'Health IT' Debate: Can It Cut Costs?
Policy Makers Wrestle With the Logistics of Electronic Medical Records and E-Prescribing
WebMD News Archive
June 20, 2008 -- You don't have to go far to find a politician cheerleading
for the magical cost-cutting abilities of health information technology.
Democratic and Republican policy makers point to "health IT" like
electronic medical records and e-prescribing systems as a big potential money
saver for America's inefficient and expensive health system.
But in the glare of computer touch screens and smart cards, it's easy to
lose sight of what health IT can do -- and more importantly can't do -- for the
faltering U.S. medical system.
The 'Buttered Toast' Analogy
Now one of Washington's most important voices on health care costs is trying
to get Congress and the candidates to see health IT in more realistic
To Peter Orszag, director of the Congressional Budget Office (CBO), plugging
U.S. health care into computerized IT systems is a lot like plugging in a
toaster. It's just one step to having toast for breakfast. And if you think of
an efficient, cost-effective, and convenient health care system as having your
toast buttered, it's not even close.
"If you just plug the toaster into the wall, the toast is not going to
be buttered, especially if you haven't even bought the bread," Orszag told
a Capitol Hill forum on health IT on Friday.

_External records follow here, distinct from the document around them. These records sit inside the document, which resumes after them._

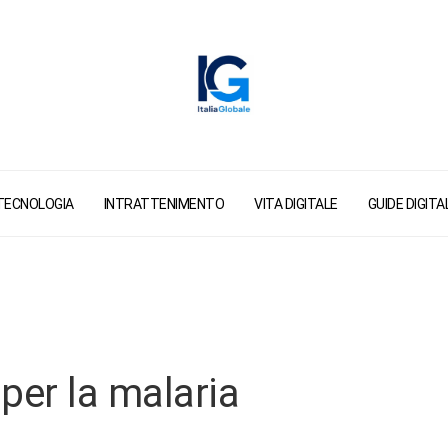
TECNOLOGIA
INTRATTENIMENTO
VITA DIGITALE
GUIDE DIGITAL
per la malaria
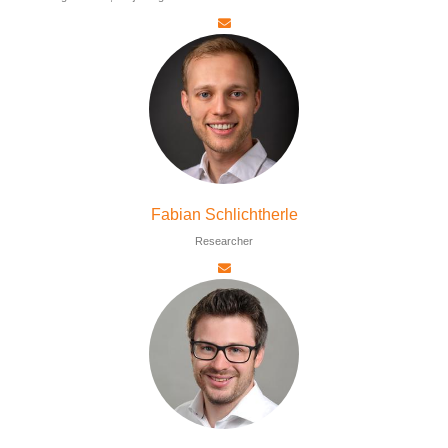
Fabian Schlichtherle
Researcher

Orszag says the point of his toast analogy is this: U.S. health care is
riddled with inefficiencies. A recent CBO analysis shows there's $700 billion
in potential waste. A lot of it comes from doctors and hospitals using
treatments, tests, and procedures without any clear evidence telling them which
ones work best, or cheapest.
So even if American hospitals and doctors get "plugged in," they
still won't have taken several other steps Orszag and other economists say the
country will have to take to get health costs under control. That includes more
studies to find out what really works, and then using the clout of government
programs like Medicare to only pay for the most efficient care.
"If you just plunk in health IT systems down in the middle of a
fragmented system ... you're not going to get very much," Orszag says.